Summary of Results

The area of Chesapeake Bay estimated to fail the benthic community restoration goals in 2010 was 6,176 ± 492 km2, or 53% of the tidal Chesapeake Bay bottom. For the Maryland portion of the Bay, the area was 4,182 ± 287 km2, or 67% of the tidal bottom. These estimates were higher than in 2009 but not as high as for 2005-2008. (Figure 1). In 2010 benthic community condition declined (percent area degraded increased) in all the Chesapeake Bay sampling strata except in the Patuxent River and the James River. However, the Patuxent River as well as the Eastern Maryland tributaries, showed a pattern of increasing levels of benthic community degradation over the past several years. (Figure 2).

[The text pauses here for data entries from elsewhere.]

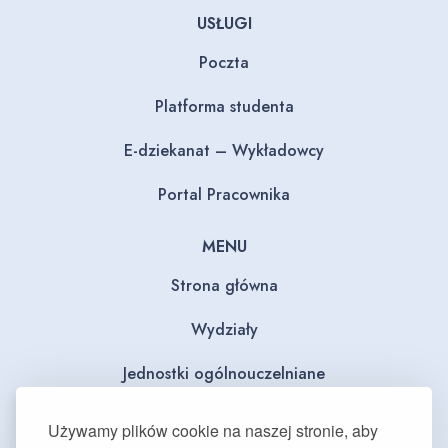
USŁUGI
Poczta
Platforma studenta
E-dziekanat – Wykładowcy
Portal Pracownika
MENU
Strona główna
Wydziały
Jednostki ogólnouczelniane
BIP
Używamy plików cookie na naszej stronie, aby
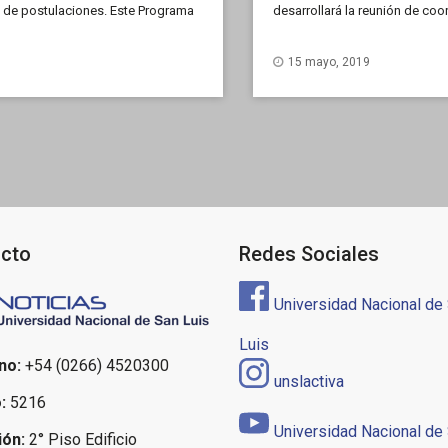
n de postulaciones. Este Programa
desarrollará la reunión de coo
r, la cooperación y […]
Subregión Centro Oeste de Su
15 mayo, 2019
cto
Redes Sociales
Universidad Nacional de
Luis
no:
+54 (0266) 4520300
unslactiva
:
5216
Universidad Nacional de
ión:
2° Piso Edificio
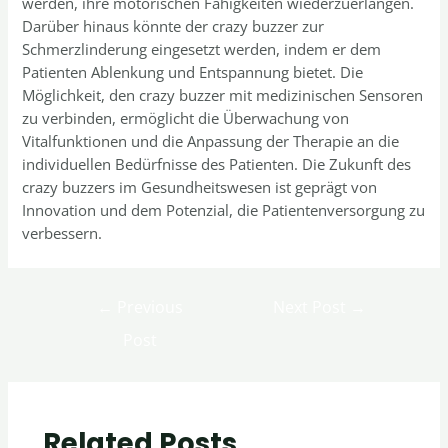
werden, ihre motorischen Fähigkeiten wiederzuerlangen.
Darüber hinaus könnte der crazy buzzer zur
Schmerzlinderung eingesetzt werden, indem er dem
Patienten Ablenkung und Entspannung bietet. Die
Möglichkeit, den crazy buzzer mit medizinischen Sensoren
zu verbinden, ermöglicht die Überwachung von
Vitalfunktionen und die Anpassung der Therapie an die
individuellen Bedürfnisse des Patienten. Die Zukunft des
crazy buzzers im Gesundheitswesen ist geprägt von
Innovation und dem Potenzial, die Patientenversorgung zu
verbessern.
←
Previous
Next Post
→
Post
Related Posts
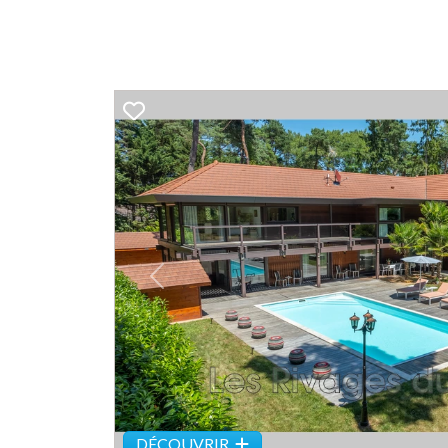
Previous
DÉCOUVRIR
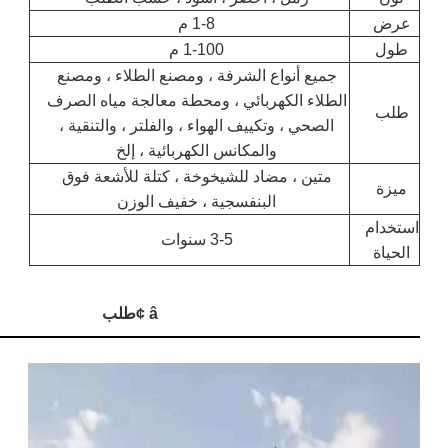
1-8 م
1-100 م
أنواع الشرفة ، ومصنع الطلاء ، ومصنع
 الكهربائي ، ومحطة معالجة مياه الصرف
 ، وتكييف الهواء ، والفلتر ، والتنقية ،
والمكانس الكهربائية ، إلخ
 ، مضاد للشيخوخة ، كتلة للأشعة فوق
البنفسجية ، خفيف الوزن
3-5 سنوات
â ¢
طلب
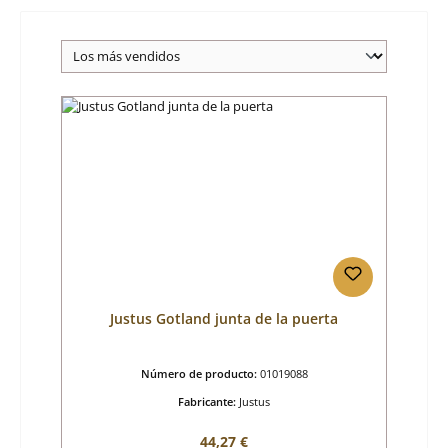
Justus Gotland junta de la puerta
Número de producto:
01019088
Fabricante:
Justus
Precio normal:
44,27 €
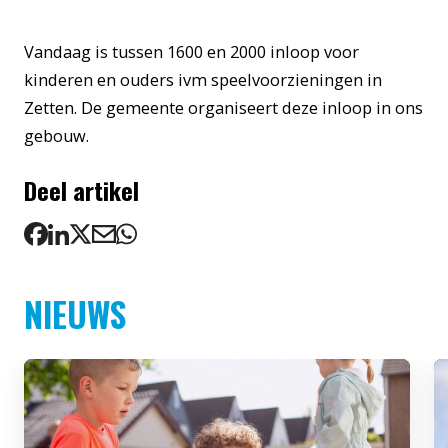
Vandaag is tussen 1600 en 2000 inloop voor
kinderen en ouders ivm speelvoorzieningen in
Zetten. De gemeente organiseert deze inloop in ons
gebouw.
Deel artikel
NIEUWS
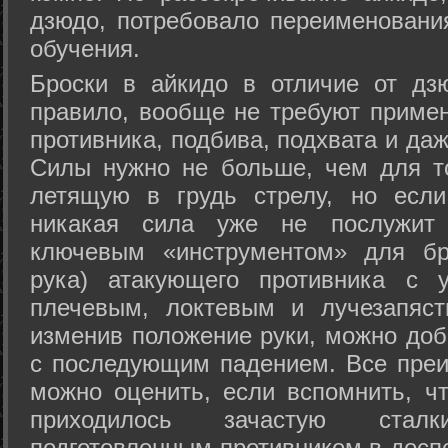
дзюдо, потребовало переименовани
обучения.
Броски в айкидо в отличие от дз
правило, вообще не требуют приме
противника, подбива, подхвата и да
Силы нужно не больше, чем для то
летящую в грудь стрелу, но если
никакая сила уже не послужит
ключевым «инструментом» для бр
рука) атакующего противника с 
плечевым, локтевым и лучезапяст
изменив положение руки, можно доб
с последующим падением. Все преи
можно оценить, если вспомнить, ч
приходилось зачастую стал
подготовленным противником в доспе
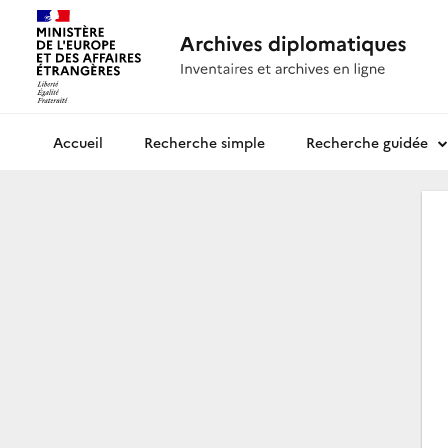
Recherche simple
Recherche guidée
Archives diplomatiques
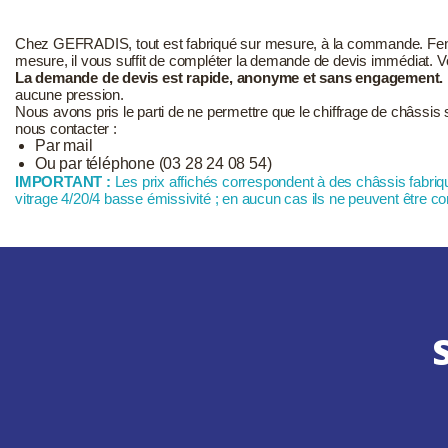
Chez GEFRADIS, tout est fabriqué sur mesure, à la commande. Fenêtre
mesure, il vous suffit de compléter la demande de devis immédiat. V
La demande de devis est rapide, anonyme et sans engagement.
aucune pression.
Nous avons pris le parti de ne permettre que le chiffrage de châssis s
nous contacter :
Par mail
Ou par téléphone (03 28 24 08 54)
IMPORTANT :
Les prix affichés correspondent à des châssis fabr
vitrage 4/20/4 basse émissivité ; en aucun cas ils ne peuvent être c
S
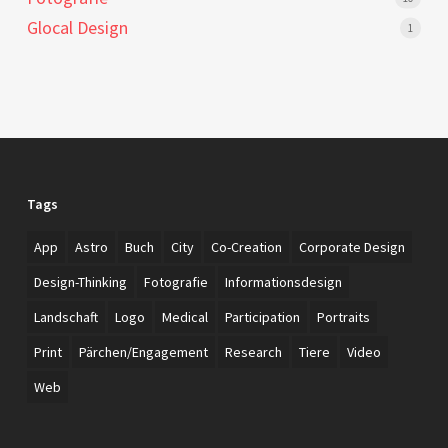
Glocal Design
1
Tags
App
Astro
Buch
City
Co-Creation
Corporate Design
Design-Thinking
Fotografie
Informationsdesign
Landschaft
Logo
Medical
Participation
Portraits
Print
Pärchen/Engagement
Research
Tiere
Video
Web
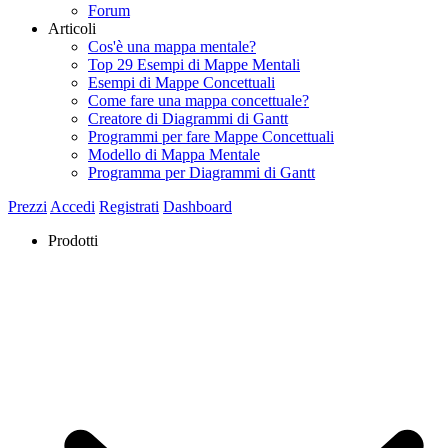
Forum
Articoli
Cos'è una mappa mentale?
Top 29 Esempi di Mappe Mentali
Esempi di Mappe Concettuali
Come fare una mappa concettuale?
Creatore di Diagrammi di Gantt
Programmi per fare Mappe Concettuali
Modello di Mappa Mentale
Programma per Diagrammi di Gantt
Prezzi
Accedi
Registrati
Dashboard
Prodotti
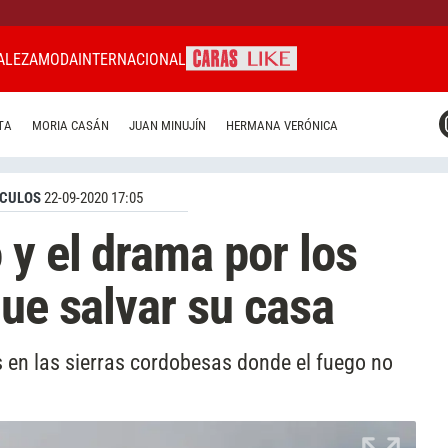
ALEZA
MODA
INTERNACIONAL
CARAS MIAMI
TA
MORIA CASÁN
JUAN MINUJÍN
HERMANA VERÓNICA
CARAS BRASIL
CARAS URUGUAY
CULOS
22-09-2020 17:05
y el drama por los
que salvar su casa
s en las sierras cordobesas donde el fuego no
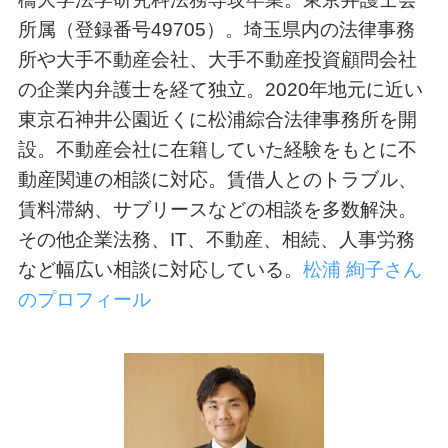
所属（登録番号49705）。埼玉県内の法律事務
所や大手不動産会社、大手不動産投資顧問会社
の企業内弁護士を経て独立。2020年地元に近い
東京石神井公園近くに松浦綜合法律事務所を開
設。不動産会社に在籍していた経験をもとに不
動産関連の相談に対応。賃借人とのトラブル、
賃料滞納、サブリースなどの相談を多数解決。
その他企業法務、IT、不動産、相続、人事労務
など幅広い相談に対応している。
松浦 絢子さん
のプロフィール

The increased degradation observed in Chesapeake Bay in 2010 coincided with high river flows. Flow was higher than average in winter (Dec-Jan) and early spring (March), and lower than average in late spring and summer. In March a pulse in river flow coincided with heavy rainfall and large amounts of snowmelt in the Chesapeake watershed. Pulse events bring sudden increases in nutrient and sediment loads into Chesapeake Bay. High spring flows, particularly pulse events, are generally responsible for high nutrient runoff and earlier and spatially more extensive water-column stratification within the Bay, factors that usually lead to more extensive hypoxia (low dissolved oxygen concentrations in the Bay's waters). The Bay has experienced pulse events in the spring of most recent years except 2004 and 2009. The last six years exhibited, on average, lower benthic abundance, lower species richness, and lower B-IBI scores than the previous nine years of the monitoring (Figure 3). Also, at fixed sites in the Maryland main stem and the lower (mesohaline) portion of tributaries, abundance was lower during the 1998-2010 period than during the preceding years (Figure 4). At the same time, and starting in 1998, there was a shift in hypoxia from mid summer to early summer (Figure 5), a sensitive period during the establishment of benthic populations following spring recruitment.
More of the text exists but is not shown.